Colorado’s hardly alone in elevated jerkdom. Despite the majority of Americans thumping Team Romney on the nose as he tried to manipulate his way into the White House instead of win an election, a cabal of odious, whiny Republicans continue to plot their way to subversion. Led by Sen. Mitch McConnell — a statement I see as bizarrely oxymoronic — fellow Republicans from the upper House are planning their next several hundred filibusters in hopes of getting their way for the sake of getting their way.
Here’s where I no longer pretend to be a mature, responsible person. I’ve had it with that mob of sinister Republican bullies pretending to be honorable and principled leaders when in reality they’re lying, sniveling creeps who would cheat their own mothers out of whatever it took to get their way. I know how shallow and immature I sound when I say that McConnell is the biggest iniquitous, chinless, spineless, drooling sack of clammy skin ever to haunt the Capitol. He’s just gross to look at, to listen to and to suffer through.
OK. Now I’m better. Thankfully, that situation, too, will likely be rectified as Democrats and a handful of reasonable Republicans will use special, first-day Senate rules to reel in filibuster abuse and feed McConnell and Co. a shovel or two of their own political excrement. Ha ha.
And no irresponsible rant about distasteful politics would be complete without noting the much ballyhooed and suddenly evaporated political career of Florida Sen. Marco Rubio.
Rubio, the anointed “crown prince” of the Tea Party, whatever that means and whoever those people really are, imploded in a story published last week by GQ magazine.

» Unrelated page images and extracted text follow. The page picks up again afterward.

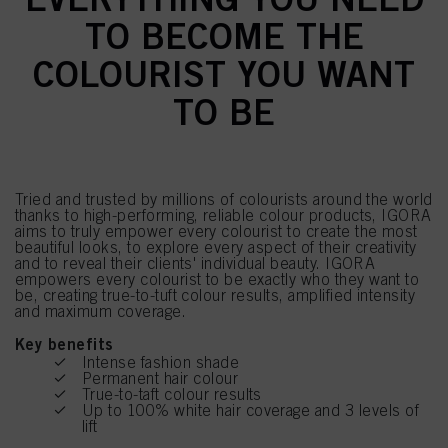
TO BECOME THE
COLOURIST YOU WANT
TO BE
Tried and trusted by millions of colourists around the world
thanks to high-performing, reliable colour products, IGORA
aims to truly empower every colourist to create the most
beautiful looks, to explore every aspect of their creativity
and to reveal their clients' individual beauty. IGORA
empowers every colourist to be exactly who they want to
be, creating true-to-tuft colour results, amplified intensity
and maximum coverage.
Key benefits
Intense fashion shade
Permanent hair colour
True-to-taft colour results
Up to 100% white hair coverage and 3 levels of
lift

During that interview, the writer asked Rubio how old he thought the Earth was, pointing toward the never-ending and rousingly unnerving creationism controversy. Rubio politically piddled on himself by trying not to anger the dolts in the Tea Party, and those all over the country, who stand behind creationism. He was at the same time trying to make it sound like he isn’t as slobbering and eye-rollingly dumb as a bucket of hair. So, Rubio said creationism is debatable.

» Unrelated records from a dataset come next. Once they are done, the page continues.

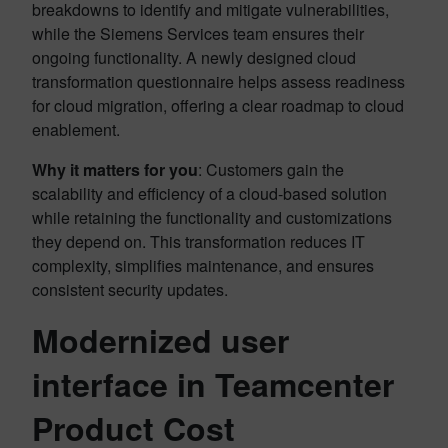
breakdowns to identify and mitigate vulnerabilities,
while the Siemens Services team ensures their
ongoing functionality. A newly designed cloud
transformation questionnaire helps assess readiness
for cloud migration, offering a clear roadmap to cloud
enablement.
Why it matters for you
: Customers gain the
scalability and efficiency of a cloud-based solution
while retaining the functionality and customizations
they depend on. This transformation reduces IT
complexity, simplifies maintenance, and ensures
consistent security updates.
Modernized user
interface in Teamcenter
Product Cost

Dude, even the Pope doesn’t believe in creationism. It has less scientific merit than astrology and phrenology. What made this moment so tasty to the thinking world is not only Rubio’s howlingly funny response, but the reaction from the aluminum-foil-helmet brigade. It was another media conspiracy, the Fox Newsers insist, to discredit the right. Right. It was the ultimate in “gotcha journalism.”
Oh, please. This was just low-hanging fruit. If Rubio is too much a coward to stand behind science when political, fruitcake religious nuts “believe” otherwise, that’s his problem. Don’t shoot the messengers. This is flat-earth junk that any high-school newspaper would be tempted by. There’s a whole world of devout Christians of all denominations that understand what the scientific method means to humanity, and that Earth really is 4.5 billion years old. If Rubio is this much of milksop when GQ comes calling, he needs to stick to issues he’s comfortable with. I’m sure he has a bright political future in Kansas, but he needs to leave the big-boy politics to the big boys and girls.